Wood recognises that “iIf they do achieve their goal, this would absolutely be a very successful exercise in monetary stimulus.”
“But it is a big if. It really is a big if.”
Furthermore, the intersection between the China economy and the outcome of the US presidential elections presents a unique challenge for investors.
With regards to the impact of a Trump administration on US-China relations, Woods notes that “there is a growing view that Trump is a transactional business person and he is absolutely open to securing what he thinks is the best deal for the US, if it means adjusting tariffs with China.”
The 60% tariff on China is one that is extremely steep and would ultimately be passed on to US consumers. As such, Woods is open to the view that a “win-win situation” could be struck, where the 60% tariff is seen as a leverage or bargaining tool rather than an end goal.
However, regardless of the administration, Woods is of the view that US-China political tensions are likely.
“The idea that the US would seek to contain China, is a consensus across both parties, and I don’t think that will change anytime soon,” Wood notes, “It is just a multi-decade phenomena that is now part of modern international relations.”
Impact on investors
In view of this, Woods notes that “there is more to Asia than simply China.”
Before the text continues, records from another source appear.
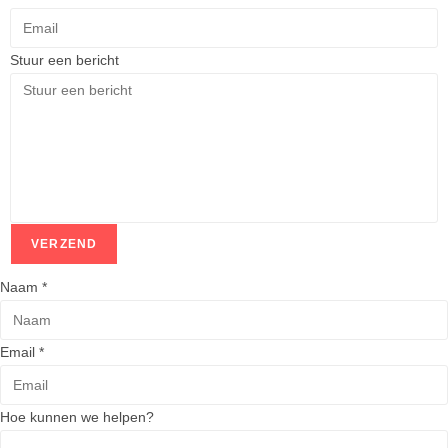
Stuur een bericht
VERZEND
Naam
*
Email
*
H
Hoe kunnen we helpen?
o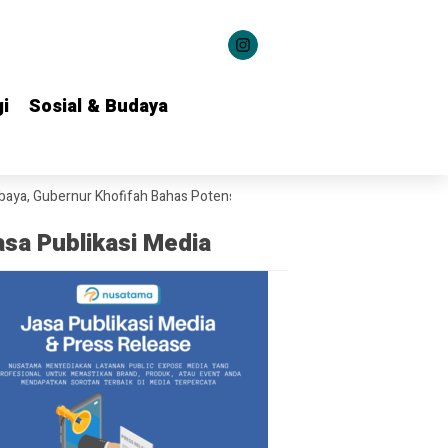
i
i
Sosial & Budaya
Sosial & Budaya
bernur Khofifah Bahas Potensi Kerja Sama Teknologi Maritim
Jatim
asa Publikasi Media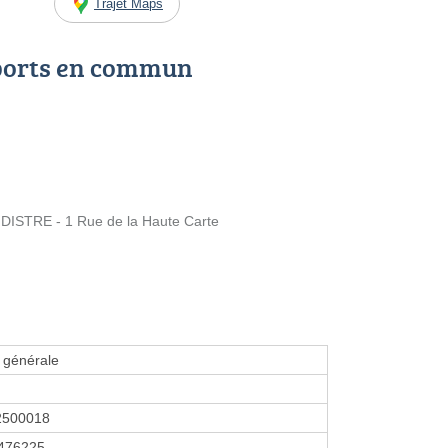
Trajet Maps
ports en commun
ISTRE - 1 Rue de la Haute Carte
é générale
2500018
476225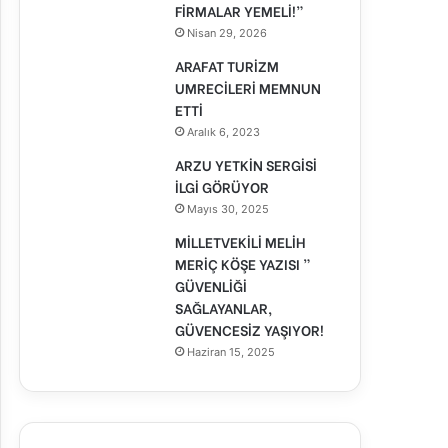
FİRMALAR YEMELİ!”
Nisan 29, 2026
ARAFAT TURİZM
UMRECİLERİ MEMNUN
ETTİ
Aralık 6, 2023
ARZU YETKİN SERGİSİ
İLGİ GÖRÜYOR
Mayıs 30, 2025
MİLLETVEKİLİ MELİH
MERİÇ KÖŞE YAZISI ”
GÜVENLİĞİ
SAĞLAYANLAR,
GÜVENCESİZ YAŞIYOR!
Haziran 15, 2025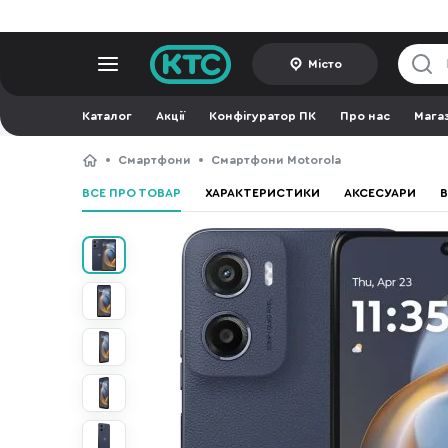
Місто
Каталог
Акції
Конфігуратор ПК
Про нас
Мага
Смартфони
Смартфони Motorola
ВСЕ ПРО ТОВАР
ХАРАКТЕРИСТИКИ
АКСЕСУАРИ
В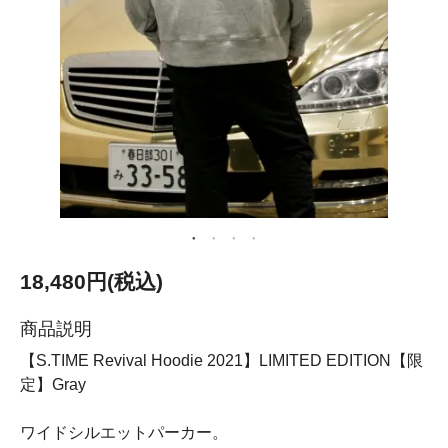
18,480円(税込)
商品説明
【S.TIME Revival Hoodie 2021】LIMITED EDITION【限
定】Gray
ワイドシルエットパーカー。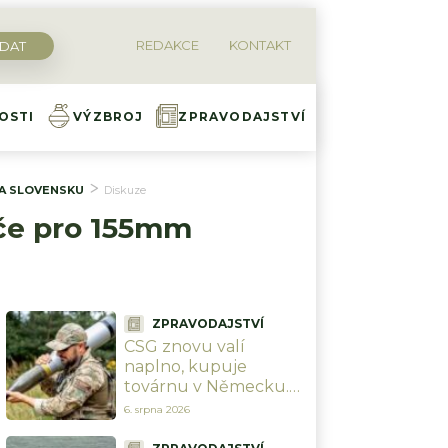
REDAKCE
KONTAKT
OSTI
VÝZBROJ
ZPRAVODAJSTVÍ
NA SLOVENSKU
Diskuze
ače pro 155mm
ZPRAVODAJSTVÍ
CSG znovu valí
naplno, kupuje
továrnu v Německu.
Investuje přes 2,5
6. srpna 2026
miliardy Kč do výroby
nitroglycerinu a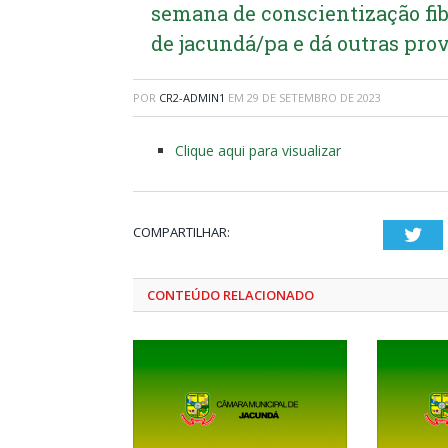
semana de conscientização fi
de jacundá/pa e dá outras pro
POR
CR2-ADMIN1
EM
29 DE SETEMBRO DE 2023
Clique aqui para visualizar
COMPARTILHAR:
Twi
CONTEÚDO RELACIONADO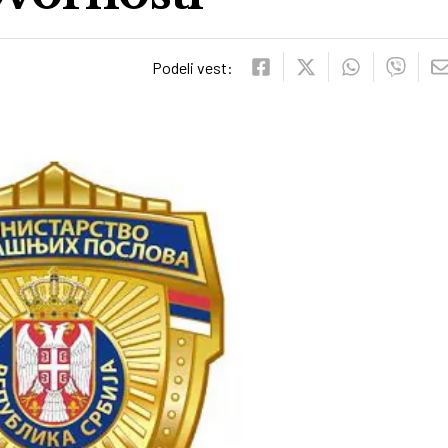
Podeli vest: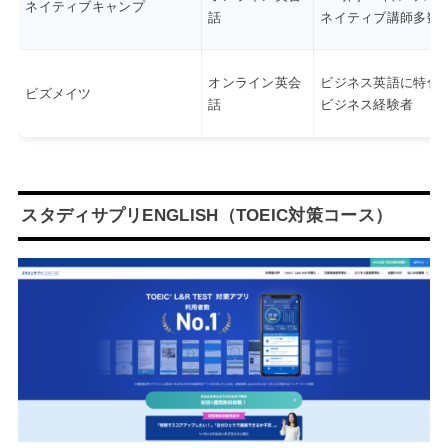
ネイティブキャンプ
話
ネイティブ講師多数
オンライン英会
ビジネス英語に特化
ビズメイツ
話
ビジネス経験者
スタディサプリENGLISH（TOEIC対策コース）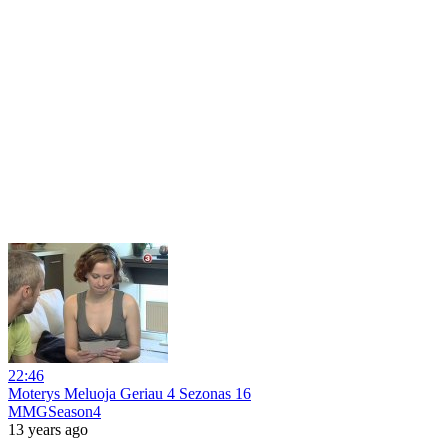
22:46
Moterys Meluoja Geriau 4 Sezonas 16
MMGSeason4
13 years ago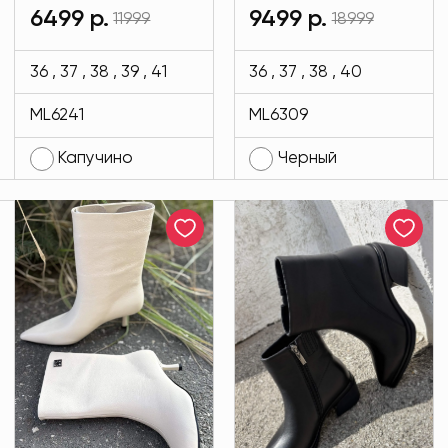
замши ЗИМА
кожи Regina
6499 р.
9499 р.
11999
18999
цвета капучино
Bottini черного
MODLAV ML6241-
цвета MODLAV
36 , 37 , 38 , 39 , 41
36 , 37 , 38 , 40
28
ML6309-13
ML6241
ML6309
Капучино
Черный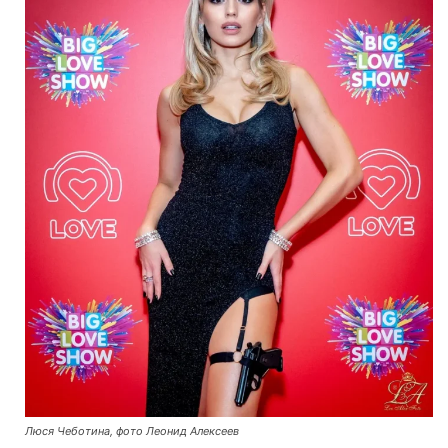
Люся Чеботина, фото Леонид Алексеев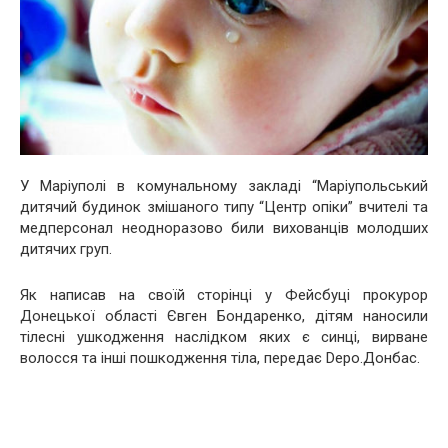
У Маріуполі в комунальному закладі “Маріупольський
дитячий будинок змішаного типу “Центр опіки” вчителі та
медперсонал неодноразово били вихованців молодших
дитячих груп.
Як написав на своїй сторінці у Фейсбуці прокурор
Донецької області Євген Бондаренко, дітям наносили
тілесні ушкодження наслідком яких є синці, вирване
волосся та інші пошкодження тіла, передає Depo.Донбас.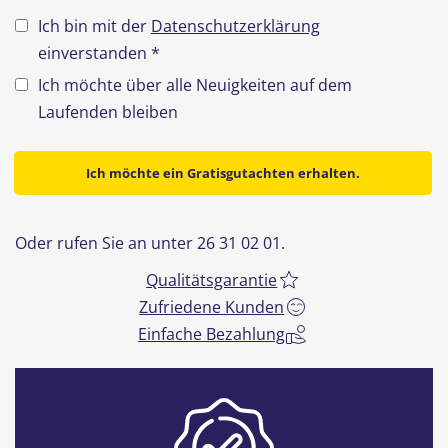
Ich bin mit der
Datenschutzerklärung
einverstanden *
Ich möchte über alle Neuigkeiten auf dem
Laufenden bleiben
Ich möchte ein Gratisgutachten erhalten.
Oder rufen Sie an unter 26 31 02 01.
Qualitätsgarantie
Zufriedene Kunden
Einfache Bezahlung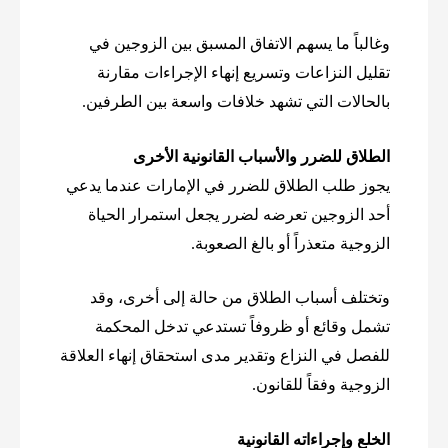
وغالباً ما يسهم الاتفاق المسبق بين الزوجين في
تقليل النزاعات وتسريع إنهاء الإجراءات مقارنة
بالحالات التي تشهد خلافات واسعة بين الطرفين.
الطلاق للضرر والأسباب القانونية الأخرى
يجوز طلب الطلاق للضرر في الإمارات عندما يدعي
أحد الزوجين تعرضه لضرر يجعل استمرار الحياة
الزوجية متعذراً أو بالغ الصعوبة.
وتختلف أسباب الطلاق من حالة إلى أخرى، وقد
تشمل وقائع أو ظروفاً تستدعي تدخل المحكمة
للفصل في النزاع وتقدير مدى استحقاق إنهاء العلاقة
الزوجية وفقاً للقانون.
الخلع وإجراءاته القانونية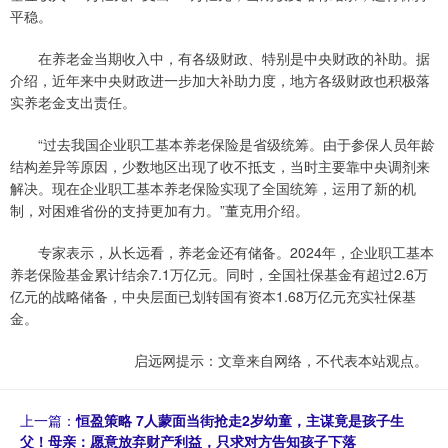
平稳。
在养老金当期收入中，有各级财政、特别是中央财政的补助。据
介绍，近年来中央财政进一步加大补助力度，地方各级财政也积极落
实养老金支出责任。
“过去我国企业职工基本养老保险是省级统筹。由于参保人员年龄
结构差异等原因，少数地区出现了收不抵支，当时主要靠中央调剂来
解决。现在企业职工基本养老保险实现了全国统筹，运用了新的机
制，对困难省份的支持更加有力。”董克用介绍。
专家表示，从长远看，养老金还有储备。2024年，企业职工基本
养老保险基金累计结余7.1万亿元。同时，全国社保基金有超过2.6万
亿元的战略储备，中央层面已划转国有资本1.68万亿元充实社保基
金。
启远网提示：文章来自网络，不代表本站观点。
上一篇：
恒盈策略 7人蒙面当街抢走2岁幼童，主谋竟是孩子生
父！母亲：愿意放弃财产利益，只求对方告知孩子下落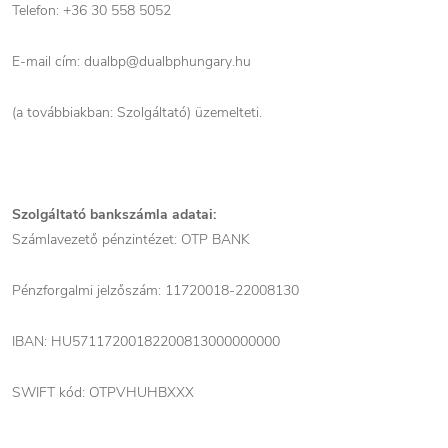
Telefon:
+36 30 558 5052
E-mail cím:
dualbp@dualbphungary.hu
(a továbbiakban: Szolgáltató) üzemelteti.
Szolgáltató bankszámla adatai:
Számlavezető pénzintézet: OTP BANK
Pénzforgalmi jelzőszám: 11720018-22008130
IBAN: HU57117200182200813000000000
SWIFT kód: OTPVHUHBXXX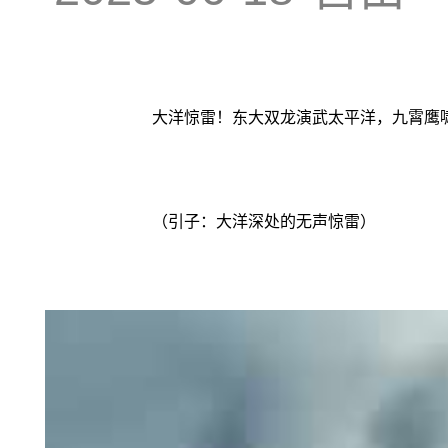
大洋惊雷！东大双龙演武太平洋，九霄鹰
（引子：大洋深处的无声惊雷）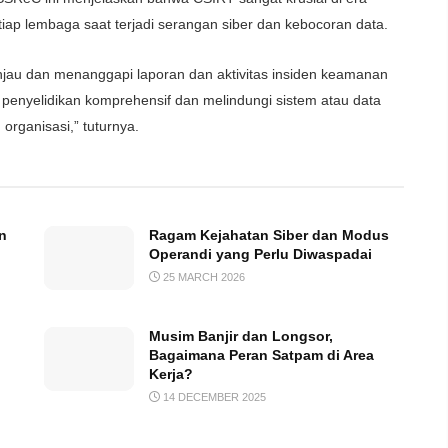
tiap lembaga saat terjadi serangan siber dan kebocoran data.
jau dan menanggapi laporan dan aktivitas insiden keamanan
n penyelidikan komprehensif dan melindungi sistem atau data
organisasi,” tuturnya.
n
Ragam Kejahatan Siber dan Modus
Operandi yang Perlu Diwaspadai
25 MARCH 2026
Musim Banjir dan Longsor,
Bagaimana Peran Satpam di Area
Kerja?
14 DECEMBER 2025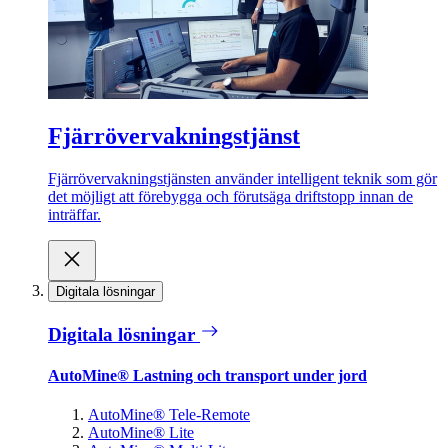
Fjärrövervakningstjänst
Fjärrövervakningstjänsten använder intelligent teknik som gör
det möjligt att förebygga och förutsäga driftstopp innan de
inträffar.
Digitala lösningar
Digitala lösningar
AutoMine® Lastning och transport under jord
AutoMine® Tele-Remote
AutoMine® Lite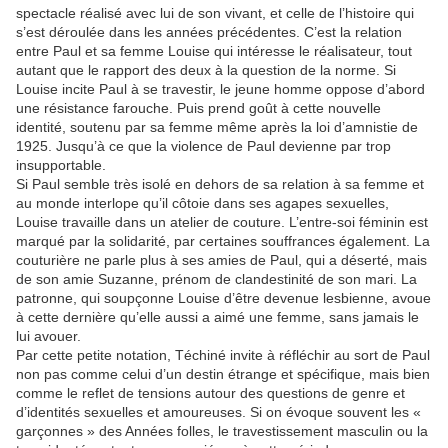
spectacle réalisé avec lui de son vivant, et celle de l’histoire qui
s’est déroulée dans les années précédentes. C’est la relation
entre Paul et sa femme Louise qui intéresse le réalisateur, tout
autant que le rapport des deux à la question de la norme. Si
Louise incite Paul à se travestir, le jeune homme oppose d’abord
une résistance farouche. Puis prend goût à cette nouvelle
identité, soutenu par sa femme même après la loi d’amnistie de
1925. Jusqu’à ce que la violence de Paul devienne par trop
insupportable.
Si Paul semble très isolé en dehors de sa relation à sa femme et
au monde interlope qu’il côtoie dans ses agapes sexuelles,
Louise travaille dans un atelier de couture. L’entre-soi féminin est
marqué par la solidarité, par certaines souffrances également. La
couturière ne parle plus à ses amies de Paul, qui a déserté, mais
de son amie Suzanne, prénom de clandestinité de son mari. La
patronne, qui soupçonne Louise d’être devenue lesbienne, avoue
à cette dernière qu’elle aussi a aimé une femme, sans jamais le
lui avouer.
Par cette petite notation, Téchiné invite à réfléchir au sort de Paul
non pas comme celui d’un destin étrange et spécifique, mais bien
comme le reflet de tensions autour des questions de genre et
d’identités sexuelles et amoureuses. Si on évoque souvent les «
garçonnes » des Années folles, le travestissement masculin ou la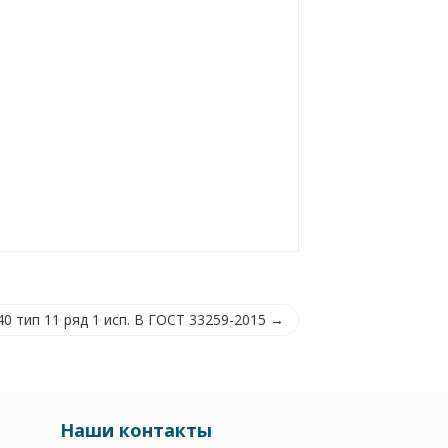
0 тип 11 ряд 1 исп. B ГОСТ 33259-2015 →
Наши контакты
Given the geopolitical tensions, it is likely that there will be reshoring from China to other locations around the region, boosting inter-regional trade. Singaporean banks could be well-positioned to act as a funding vehicle for such inter-regional trade, particularly within South and Southeast Asia.
The renewed focus on India proves to be another potential source of opportunity. This was marked by Chinese president’s Xi Jin Ping’s recent meeting with Indian prime minister Narendra Modi for the first time in five years.
According to Woods, this is extremely important as it holds out the prospect of increased Chinese investment, particularly in manufacturing investment in India, which is viewed as a positive development.
Notwithstanding, the renewed focus on India, Woods identifies the commodity and energy markets in Indonesia and Malaysia, the health tech and banking sector in Singapore and AI proxies in Taiwan and Korea as other potential areas of opportunity.